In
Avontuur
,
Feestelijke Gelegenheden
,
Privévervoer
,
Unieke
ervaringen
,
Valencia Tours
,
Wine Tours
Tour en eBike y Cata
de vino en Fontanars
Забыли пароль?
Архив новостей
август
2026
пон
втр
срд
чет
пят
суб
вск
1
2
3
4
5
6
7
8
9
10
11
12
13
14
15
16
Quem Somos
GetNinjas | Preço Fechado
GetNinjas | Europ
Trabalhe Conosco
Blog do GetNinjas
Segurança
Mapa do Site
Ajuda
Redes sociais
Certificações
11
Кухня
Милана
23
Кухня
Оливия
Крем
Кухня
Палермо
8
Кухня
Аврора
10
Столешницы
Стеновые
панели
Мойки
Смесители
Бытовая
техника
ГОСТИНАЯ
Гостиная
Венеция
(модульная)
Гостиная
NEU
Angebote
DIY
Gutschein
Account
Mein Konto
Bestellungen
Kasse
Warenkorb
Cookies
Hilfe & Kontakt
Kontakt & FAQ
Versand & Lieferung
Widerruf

-*-*-

PROBLEM DETAILS
Print every line of the listing shown above, exactly.

WORKED SOLUTION
In
Avontuur
,
Feestelijke Gelegenheden
,
Privévervoer
,
Unieke
ervaringen
,
Valencia Tours
,
Wine Tours
Tour en eBike y Cata
de vino en Fontanars
Забыли пароль?
Архив новостей
август
2026
пон
втр
срд
чет
пят
суб
вск
1
2
3
4
5
6
7
8
9
10
11
12
13
14
15
16
Quem Somos
GetNinjas | Preço Fechado
GetNinjas | Europ
Trabalhe Conosco
Blog do GetNinjas
Segurança
Mapa do Site
Ajuda
Redes sociais
Certificações
11
Кухня
Милана
23
Кухня
Оливия
Крем
Кухня
Палермо
8
Кухня
Аврора
10
Столешницы
Стеновые
панели
Мойки
Смесители
Бытовая
техника
ГОСТИНАЯ
Гостиная
Венеция
(модульная)
Гостиная
NEU
Angebote
DIY
Gutschein
Account
Mein Konto
Bestellungen
Kasse
Warenkorb
Cookies
Hilfe & Kontakt
Kontakt & FAQ
Versand & Lieferung
Widerruf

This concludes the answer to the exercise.